I wonder how you view this:
I got the impression that vllm is mostly geared towards highly concurrent cloud serving of models.

So Thor support, being an edge device, seemed patchy. Quite a lot of DGX Sparks fixes nowadays. Thor: not so much.

I’ve been looking into tensorrt-edge-llm though. That seems to be the sweet spot for Jetson Thor: less focus on batching / concurrency. More focus on low latency efficiency.

Again: what are your experiences with VLMs on Thor?

Hi,
Thanks for the sharing. As of now we don’t enable CoE in Deepstream SDK. Thanks for sharing the sample for this.

And for running vLLM, we have the example:
Run VLLM in Thor from VLLM Repository

It is not included in Deepstream SDK. We will check and see if we can include it.

I just stumbled across holoscan-sensor-bridge releases 2.6.0

Vllm is now developing in vllm repo a Rust language binary. I have tried it and it is getting frequent updates and will build vllm again soon in its own empty uv venv; using uv to build the repo.

vllm-rs
Rust frontend and managed-engine CLI for vLLM.

Usage: vllm-rs <COMMAND>

Commands:
  frontend  Run the Rust OpenAI frontend as a Python-supervised worker
  serve     Launch a managed Python headless engine, then run the Rust OpenAI frontend
  help      Print this message or the help of the given subcommand(s)

These work but will need tuning

cat scripts/vllm-rs-qwen3.sh
vllm-rs serve Qwen/Qwen3-0.6B  --python "$HOME/.git/uv/vllm-rs/bin/python"  \
  --host 127.0.0.1   --port 8000   --max-model-len 4096   --   --kv-cache-memory-bytes 4G \
  --max-num-seqs 1   --max-num-batched-tokens 1024   --enforce-eager

cat scripts/vllm-rs-nemotron3.sh
vllm-rs serve nvidia/Nemotron-3-Nano-Omni-30B-A3B-Reasoning-NVFP4 \
  --python "/home/scott/.git/uv/vllm-rs/bin/python" \
  --host 127.0.0.1 \
  --port 8000 \
  --max-model-len 4096 \
  --tokenizer-mode auto \
  --reasoning-parser nemotron_v3 \
  --tool-call-parser qwen3_coder \
  --default-chat-template-kwargs '{"enable_thinking": false}' \
  --disable-log-stats \
  --engine-ready-timeout-secs 1800 \
  -- \
  --trust-remote-code \
  --kv-cache-memory-bytes 16G \
  --kv-cache-dtype fp8 \
  --max-num-seqs 1 \
  --max-num-batched-tokens 4096 \
  --enforce-eager \
  --enable-prefix-caching


nvidia-holoscan/holohub looked promising until I tried building the containers or running any of the projects. That repo has, unless it’s been very recently updated, about zero Thor support.

@whitesscott interesting, I hadn’t noticed the Rust vllm api. I guess compared to the python api it will mean more efficient concurrency, no garbage collection pressure, less runtime memory overhead. I do wonder whether openai endpoints are the most efficient video processing on Thor.
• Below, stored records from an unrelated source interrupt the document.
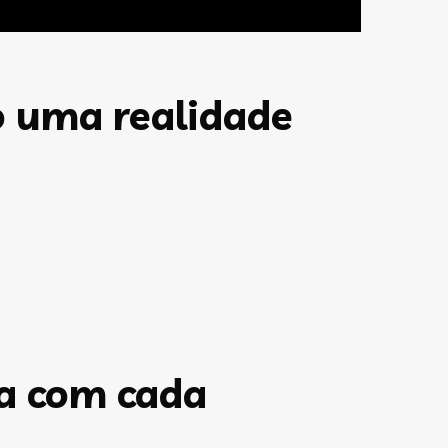
o uma realidade
a com cada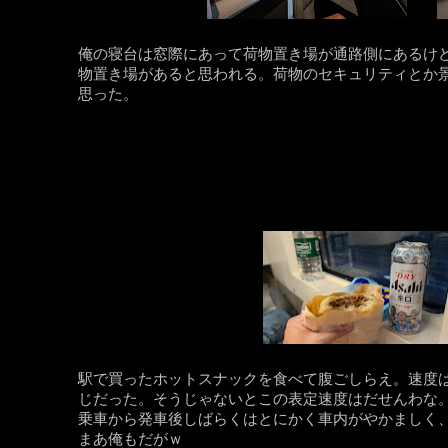
俺の寝台は窓際にあって荷物置き場が通路側にあるけ
物置き場があると思われる。荷物のセキュリティとか
思った。
駅で買ったホットスナックを食べて腹ごしらえ。速度はほ
じだった。そうじゃないとこの表定速度はだせんわな
乗車から発車後しばらくはとにかく車内がやかましく
まあ俺もだがｗ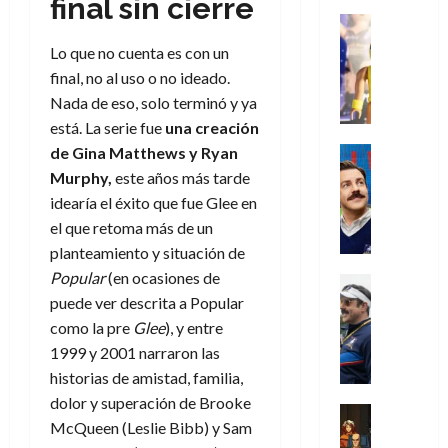
i
final sin cierre
l
a
2026
a
de
o
k
m
o
Juguetes
s
2026
n
0
m
H
Análisis
e
e
d
o
Lo que no cuenta es con un
0
s
o
Series
n
s
e
d
final, no al uso o no ideado.
P
d
g
t
p
l
e
Nada de eso, solo terminó y ya
l
a
a
o
e
a
M
a
y
n
está. La serie fue
una creación
q
r
c
a
y
o
e
de Gina Matthews y Ryan
Series
u
a
i
r
m
c
n
Cine
e
d
Murphy,
este años más tarde
e
v
o
Misceláne
u
P
a
o
n
idearía el éxito que fue Glee en
e
C
b
a
l
n
c
l
el que retoma más de un
u
i
n
a
t
i
30
planteamiento y situación de
a
l
d
y
i
a
de
31
n
Popular
(en ocasiones de
y
o
m
Crítica
c
julio
f
de
d
W
Series
puede ver descrita a Popular
l
o
de
i
i
julio
o
T
W
a
b
como la pre
Glee
), y entre
2026
p
c
de
l
e
E
n
i
ó
1999 y 2001 narraron las
c
2026
0
a
d
R
o
l
a
i
historias de amistad, familia,
c
L
0
a
s
:
l
ó
dolor y superación de Brooke
u
a
w
t
u
Análisis
D
n
McQueen (Leslie Bibb) y Sam
l
s
Cómic
:
a
n
o
d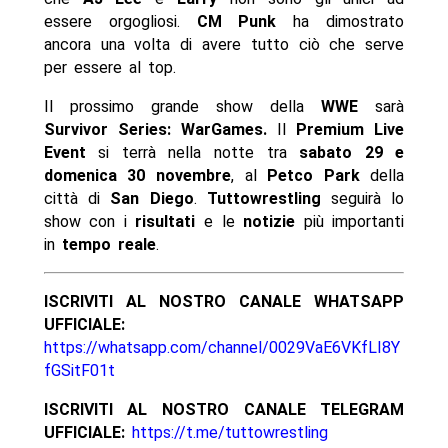
essere orgogliosi.
CM Punk
ha dimostrato
ancora una volta di avere tutto ciò che serve
per essere al top.
Il prossimo grande show della
WWE
sarà
Survivor Series: WarGames.
Il
Premium Live
Event
si terrà nella notte tra
sabato 29 e
domenica 30 novembre
, al
Petco Park
della
città di
San Diego
.
Tuttowrestling
seguirà lo
show con i
risultati
e le
notizie
più importanti
in
tempo reale
.
ISCRIVITI AL NOSTRO CANALE WHATSAPP
UFFICIALE:
https://whatsapp.com/channel/0029VaE6VKfLI8Y
fGSitF01t
ISCRIVITI AL NOSTRO CANALE TELEGRAM
UFFICIALE:
https://t.me/tuttowrestling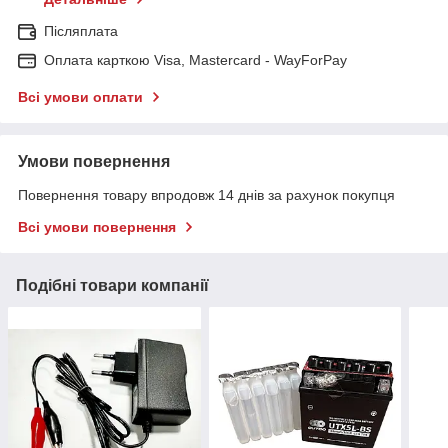
Післяплата
Оплата карткою Visa, Mastercard - WayForPay
Всі умови оплати
Умови повернення
Повернення товару впродовж 14 днів за рахунок покупця
Всі умови повернення
Подібні товари компанії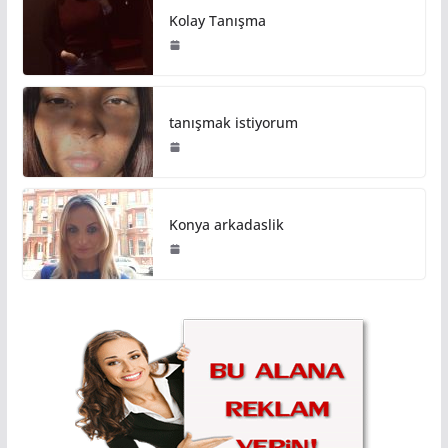
Kolay Tanışma
tanışmak istiyorum
Konya arkadaslik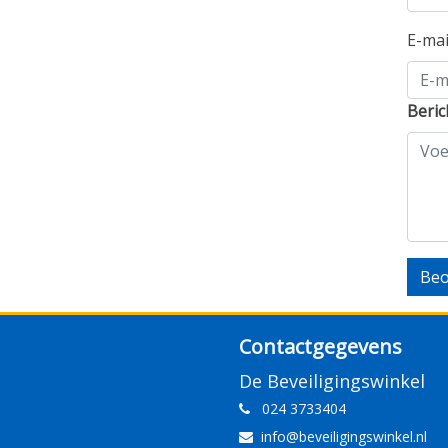
E-ma
Beric
Beo
Contactgegevens
De Beveiligingswinkel
024 3733404
info@beveiligingswinkel.nl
I had been using HSB 2.6.0-EA2 but hadn’t noticed the 2.6.0 GA. I’m revisiting my deepstream-hololink implementation as a result. It seems that full SIPL support is only possible for a sensor if you have an NVIDIA signed NITO file. That wasn’t obvious to me when I bought my Leopard IMX274 + Lattice FPGA. Seems that NVIDIA actively blocks community development / open source. Which is disappointing tbh.
I’m looking into alternatives. I think the strong suit of Jetson Thor lies in hardware optimised video processing. And I do like open source / community development. So I’ll see how far I get with my open SIPL/CoE effort.